Roma debía ser esa polis, esa civitas universal. Claro que, paradójicamente, estos conceptos se afianzaron durante el predominio de los estoicos Antoninos (el Siglo de Oro romano), los mismos que, con genial inteligencia estratégica, que mucho ayudara al nivel descollante de su centuria, resolvieran desechar (¿por el momento?) el sueño de la expansión sin límites, y poner al Imperio confines concretos (simbolizados magníficamente por las murallas de Adriano). El propio Justiniano, con todo el furor de sus planes de recuperación territorial, y gozando de los servicios impecables del general Belisario, no piensa en más que volver a gobernar los antiguos dominios romanos, y procura congelar (como hará Bizancio desde entonces) las fronteras del Oriente (Jenkins, Romilly, Byzantium: The Imperial Centuries AD 610-1071, Toronto, University, 1995, passim).

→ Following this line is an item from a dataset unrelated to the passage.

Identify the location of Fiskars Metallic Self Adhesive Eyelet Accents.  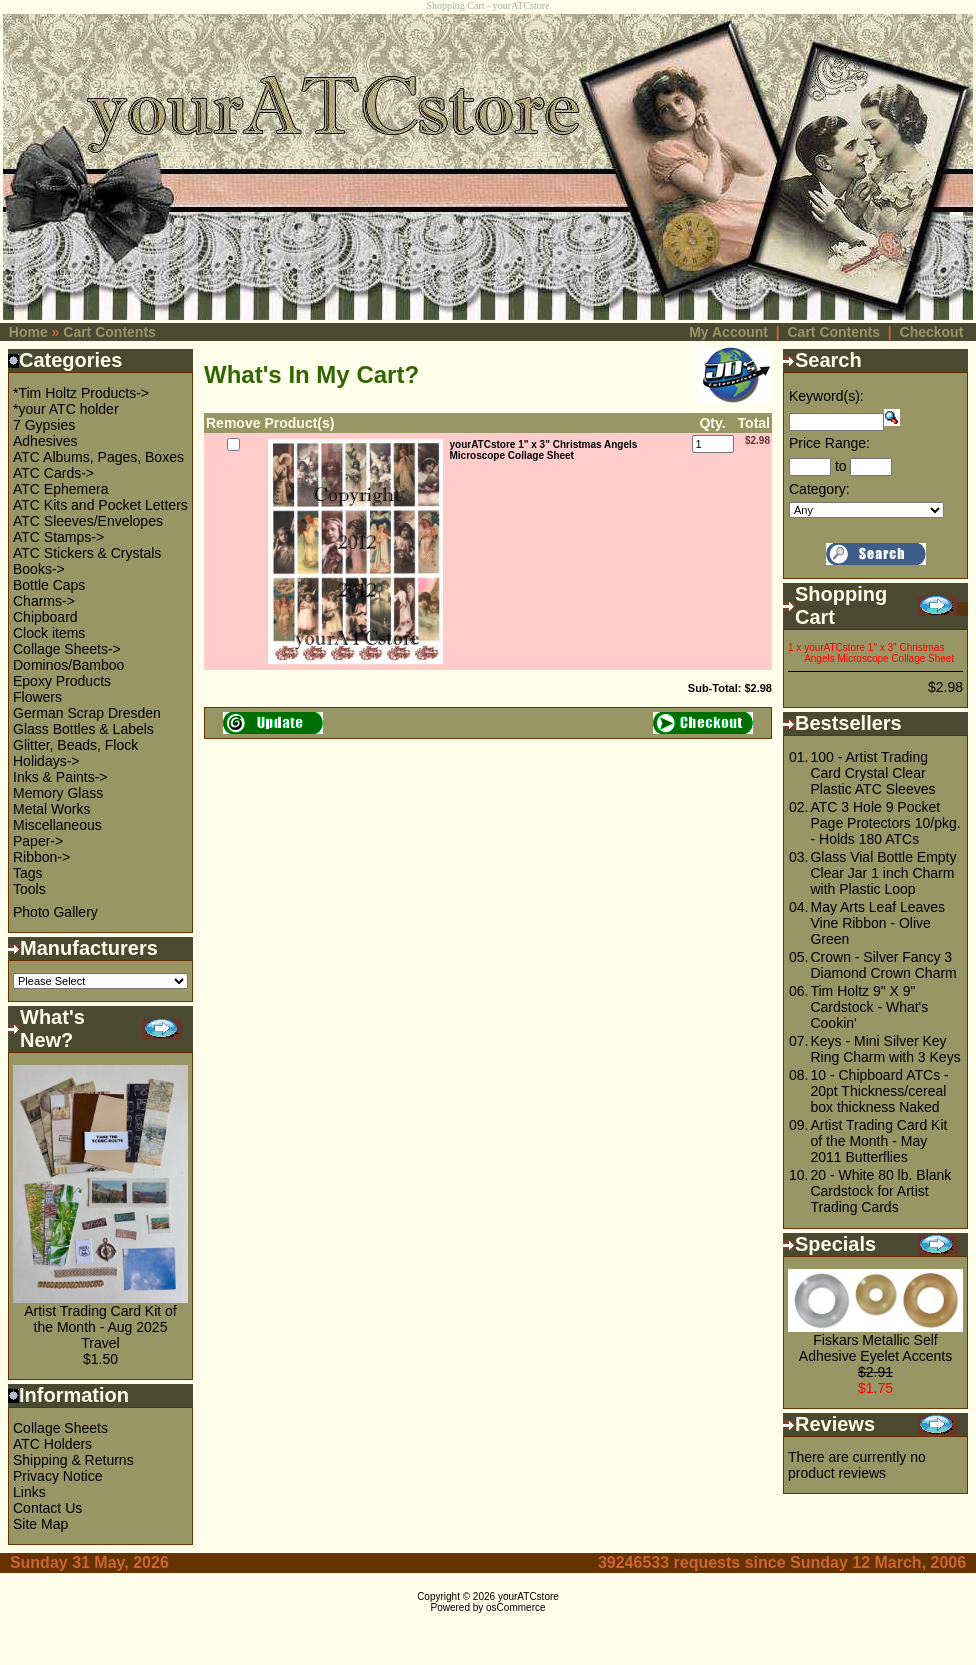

Sin embargo, no ha de desdeñarse la importancia que en esta concepción expansionista universal tendrá luego, en substitución de la conquista que las circunstancias obligan a descartar, la evangelización activa de las naciones del Este. En tal sentido, si se considera que el Evangelio griego llegaría hasta Kamchatka, en brazos de los rusos, puede considerarse que la traslación de la ciudadanía mundial a la religión ecuménica fue un éxito sin precedentes.

Apasionante, pues, la temática. Y este trabajo de Francesca Lamberti, que discurre por ella, especialmente en ese primer segmento de los dos que marcábamos antes, con impecable manejo de las fuentes y rigor metodológico. El resultado es una joyita, que aporta muchísimo al asunto y no puede dejar de recorrerse.